Though this “may seem a strange argument in front of administrative judges who monitor the activity of the public authorities of a secular and even secularist Republic such as France,” Jérôme Triomphe, who was one of the lawyers of the priestly institutes, told LifeSite, “it was necessary to explain Catholics’ specific needs in order to prove to the Council of State that not only had a fundamental liberty such as freedom of worship been restricted — and this can be allowed for proportionate reasons in the face of sanitary emergency — but that there was an “urgent” reason for putting a stop to the restriction.”
The judges of the Council of State focused on religious freedom and freedom of worship of believers in order to say that “the absolute and general prohibition” decreed on May 11 (apart from funerals, which have been possible since the beginning of confinement) was illegal because less stringent measures could be applied while preserving public health.”
They rejected the government representative’s arguments regarding a number of other public venues, such as sports centers, dance halls, and restaurants which may not receive the public until further notice, not only because of the activities involved, but because freedom of religious worship is “essential” and protected by international treaties, the French constitution, and laws in a way that those activities are not.”

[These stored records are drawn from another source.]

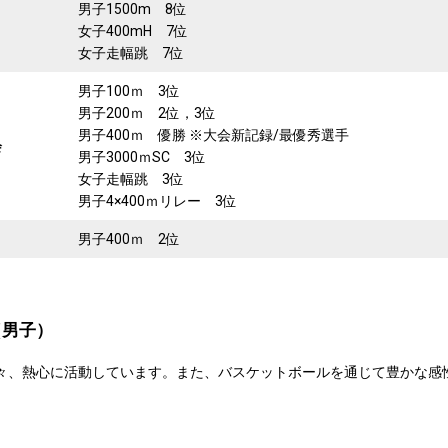
男子1500m 8位
女子400mH 7位
女子走幅跳 7位
男子100ｍ 3位
男子200ｍ 2位，3位
男子400ｍ 優勝 ※大会新記録/最優秀選手
会
男子3000ｍSC 3位
女子走幅跳 3位
男子4×400ｍリレー 3位
男子400ｍ 2位
（男子）
々、熱心に活動しています。また、バスケットボールを通じて豊かな感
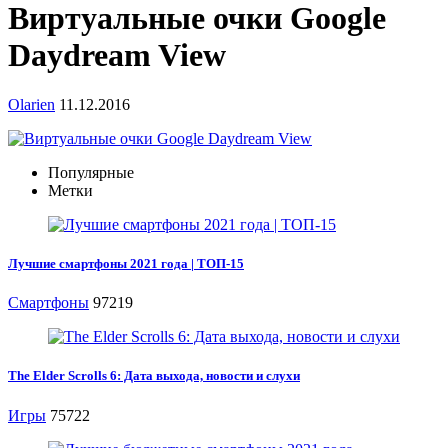
Виртуальные очки Google
Daydream View
Olarien
11.12.2016
Популярные
Метки
Лучшие смартфоны 2021 года | ТОП-15
Смартфоны
97219
The Elder Scrolls 6: Дата выхода, новости и слухи
Игры
75722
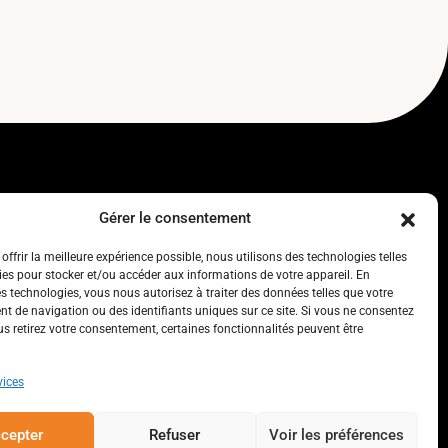
Gérer le consentement
Lien vers 
Lien ve
DE
offrir la meilleure expérience possible, nous utilisons des technologies telles
ies pour stocker et/ou accéder aux informations de votre appareil. En
s technologies, vous nous autorisez à traiter des données telles que votre
 de navigation ou des identifiants uniques sur ce site. Si vous ne consentez
us retirez votre consentement, certaines fonctionnalités peuvent être
vices
cepter
Refuser
Voir les préférences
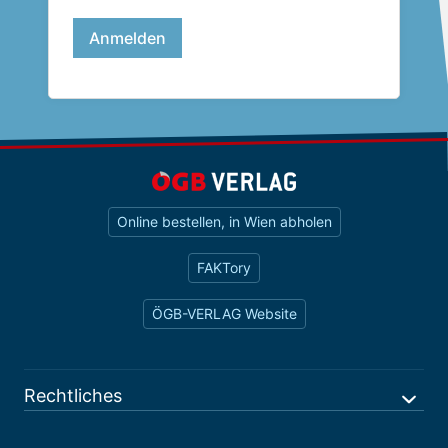
Online bestellen, in Wien abholen
FAKTory
ÖGB-VERLAG Website
Rechtliches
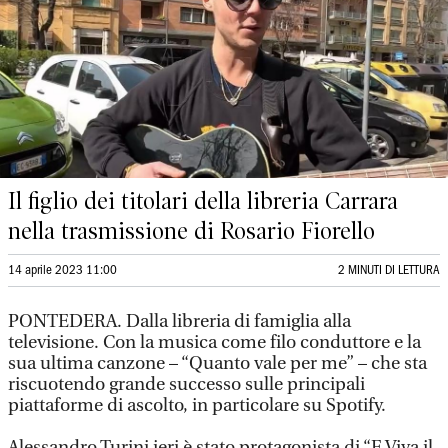
Il figlio dei titolari della libreria Carrara
nella trasmissione di Rosario Fiorello
14 aprile 2023 11:00
2 MINUTI DI LETTURA
PONTEDERA. Dalla libreria di famiglia alla
televisione. Con la musica come filo conduttore e la
sua ultima canzone – “Quanto vale per me” – che sta
riscuotendo grande successo sulle principali
piattaforme di ascolto, in particolare su Spotify.
Alessandro Turini ieri è stato protagonista di “E Viva il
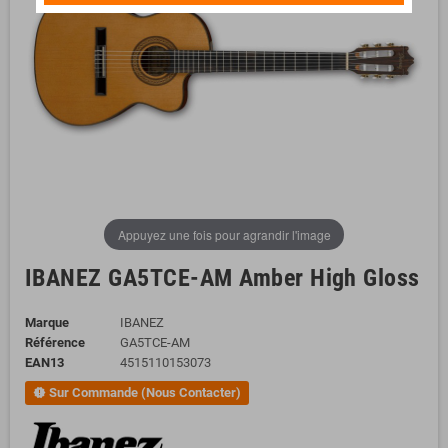
Appuyez une fois pour agrandir l'image
IBANEZ GA5TCE-AM Amber High Gloss
Marque
IBANEZ
Référence
GA5TCE-AM
EAN13
4515110153073
Sur Commande (Nous Contacter)
new_releases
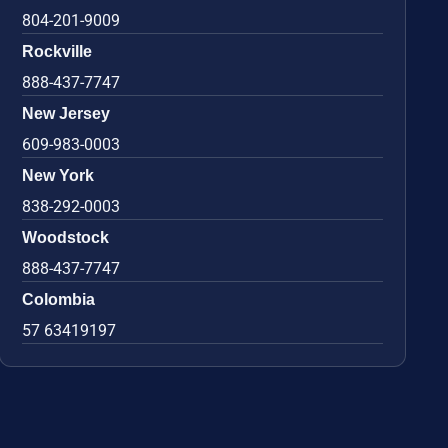
804-201-9009
Rockville
888-437-7747
New Jersey
609-983-0003
New York
838-292-0003
Woodstock
888-437-7747
Colombia
57 63419197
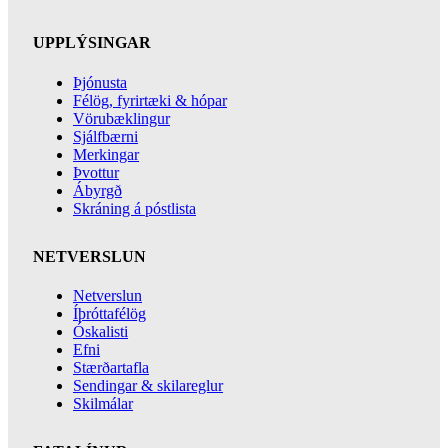
UPPLÝSINGAR
Þjónusta
Félög, fyrirtæki & hópar
Vörubæklingur
Sjálfbærni
Merkingar
Þvottur
Ábyrgð
Skráning á póstlista
NETVERSLUN
Netverslun
Íþróttafélög
Óskalisti
Efni
Stærðartafla
Sendingar & skilareglur
Skilmálar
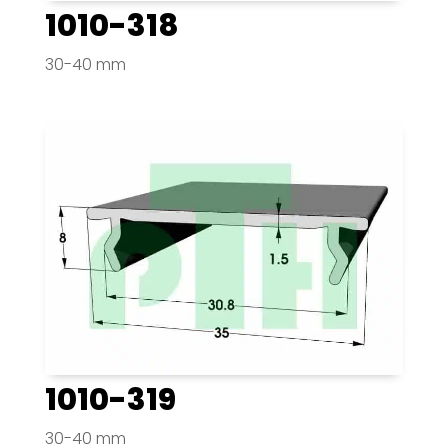
1010-318
30-40 mm
1010-319
30-40 mm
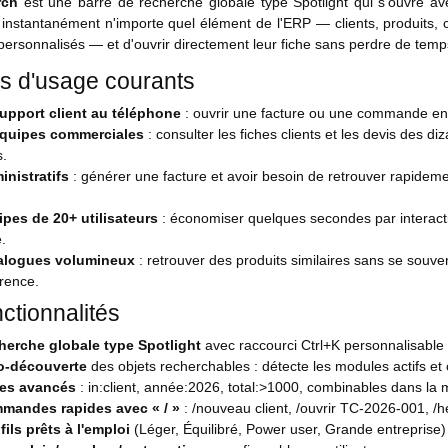
rch
est une barre de recherche globale type Spotlight qui s'ouvre ave
 instantanément n'importe quel élément de l'ERP — clients, produits, c
ersonnalisés — et d'ouvrir directement leur fiche sans perdre de tem
s d'usage courants
upport client au téléphone
: ouvrir une facture ou une commande en
quipes commerciales
: consulter les fiches clients et les devis des d
s.
inistratifs
: générer une facture et avoir besoin de retrouver rapid
pes de 20+ utilisateurs
: économiser quelques secondes par interaction
.
alogues volumineux
: retrouver des produits similaires sans se souve
rence.
ctionnalités
herche globale type Spotlight
avec raccourci Ctrl+K personnalisable p
o-découverte
des objets recherchables : détecte les modules actifs et
res avancés
: in:client, année:2026, total:>1000, combinables dans l
mandes rapides avec « / »
: /nouveau client, /ouvrir TC-2026-001, /he
fils prêts à l'emploi
(Léger, Équilibré, Power user, Grande entreprise) a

Triomphe further said, “This victory is an important decision of general principle regarding the fundamental rights of worship, of which the French government had thought that it was not essential to the rights of believers. It is just as essential for a Catholic to receive spiritual nourishment, in particular through sacramental Communion, as to take physical nourishment, because man does not live by bread alone, but by every word that comes from the mouth of God.”
Do Filipino Catholics deserve less than the French?